Darrell Sung

In a lecture Monday, Teófilo Altamirano, visiting professor in social science from the Catholic University of Peru, emphasized the relationship between climate change and forced human migration.

At the event, hosted by The Teresa Lozano Long Institute of Latin American Studies, Altamirano listed three forms of forced migration — seasonal, temporary and permanent — that occur as a result of climate change. He also said global warming affects those who are not migrating.

“Any type of professional will be touched by these global warming situations”, Altamirano said.

Altamirano said 80 percent of displaced people prefer to go to cities, and 20 percent relocate to refugee camps. He said the pressures cities will face in the future as a result of forced migration include water and housing shortages.

June Gunaratne, an international relations and global studies senior, said there is a lack of attention regarding global warming in America. According to Gunaratne, global warming does not simply apply to one region or population, but rather all regions and populations.

“Global warming affects people much more in other regions of the world than in America,” Gunaratne said. “[But] global warming is huge and impacts everyone and everything.”  

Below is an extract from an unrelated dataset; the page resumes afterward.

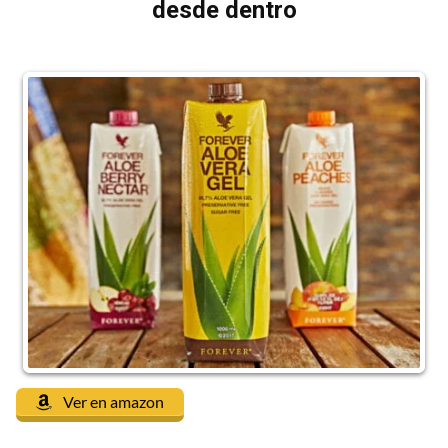
desde dentro
Ver en amazon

Business freshman Darrell Sung said he thinks global warming is not yet a cause for concern.

“Global warming is an issue for the future,” Sung said. “As of now, people shouldn’t be too worried about it.”

Altamirano also spoke about last month’s United Nations Conference of Partners in Lima, Peru, which provided a forum for countries to discuss climate change.

In his recap of the conference in Lima, Altamirano discussed the United Nations’ lack of assistance to the forced migrants of global warming.

“The United Nations recognizes victims of war in Syria, but why don’t they recognize environmental migrants?” Altamirano said. “That is a fault of the United Nations.”

According to Altamirano, United Nations officials’ promotion of this year’s UN Summit on Climate Change in Paris is a positive step toward climate change reform. Altamirano said governments would need to meet certain requirements before attending the summit.